Rauf DENKTAŞ’ın ölümünün 8 ‘inci yıldönümü

           Değerli kardeşlerim ve yüreği insan sevgisi odaklı Atatürk Sevdalısı yurtsever dostlarım. Herkese selam, sevgi ve saygılarımı sunuyorum. Acımız çok büyük ve Kıbrıs Türkünün mücahidi, bağımsızlık ve özgürlük davasının Lideri, Atatürk Sevdalısı, yüreği güzel insan ve de KKTC nin kurucu Cumhurbaşkanı Rauf Denktaş' ın ölümünün 8 nci yıl dönümünde onu minnet ve şükranla anıyoruz. Türk ulusu olarak başımız sağ olsun. Allah rahmet eylesin, mekânı cennet ve ruhu şad olsun.

       Kıbrıs Türk halkının çektiği acıları ben çocukluğumdan başlayarak tanık olmuştum. Rum radyosunun “ bekledim de gelmedin “ şarkısını söylemesini hiç unutamıyorum. Antalya’da yaşayanlar bu radyoyu rahatlıkla dinliyorduk. Antalya Lisesi 2’nci sınıfında okurken 20 TEMMUZ 1974 tarihinde Başbakan Bülent Ecevit’in önderliğinde Türkiye Cumhuriyeti’ nin yaptığı Kıbrıs Barış Harekatı ile Kıbrıs Türkü’ nün özgürlüğüne kavuşmasında çok büyük hizmetleri vardır. Rumların Muratağa ve Sandallar köylerinde yaptığı katliamların ve özellikle uçağı Rum bölgesinde düşen pilotumuz Cengiz Topel’e yapılan işkencelerle şehit edilişi daha dün gibi aklımdadır.

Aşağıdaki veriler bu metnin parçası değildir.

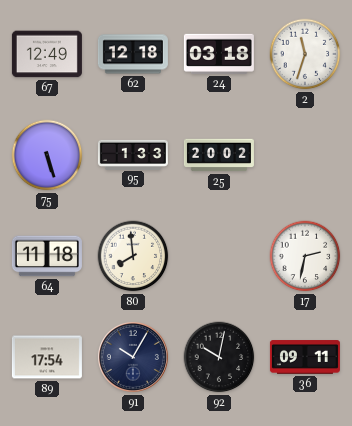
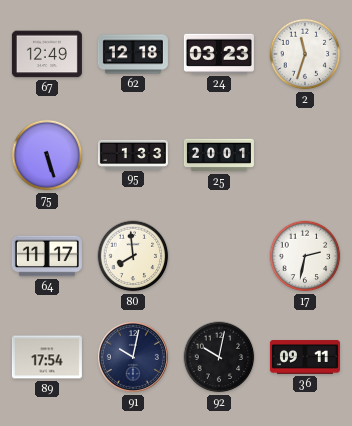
24: 03:18 -> 03:23
25: 20:02 -> 20:01
64: 11:18 -> 11:17
91: 10:05 -> 10:02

      Kıbrıs’ın benim yaşamımda yeri çok büyüktür. Çünkü savaştan 9 yıl sonrasında iki yıl görev yaptım ve bir topçu subayı olarak çok büyük deneyimler kazandım. İlk çocuğum olan oğlum 14 Ocak 1984 yılında Lefkoşa’da doğdu ve kadere bakın ki oğlum 2004-2009 yılları arasında Magosa’daki Doğu Akdeniz Üniversitesi’ nde okudu.

      Kendilerini 1983-1985 yılları arasında çok zor dönemlerde tanımıştım. Üsteğmen rütbesiyle Kıbrıs'ta görev yaptığım dönemde ve hatta KKTC nin bağımsızlığının ilanı ve devlet olarak 15 Kasım 1983 tarihindeki kuruluşunu savaş psikolojisi ortamında birlikte yaşadık. Kıbrıs’ta yapılan bir düğünde birlikte bulunduk ve düğünde hiçbir protokol kurallarına uymayan doğal ve babacan davranışlarıyla beni çok etkilemişti. Düğüne herkesten önce gelmesi ve kendisine ayrılan masada güler yüzlü ve sıcak yaklaşımlarına çok şaşırmıştım.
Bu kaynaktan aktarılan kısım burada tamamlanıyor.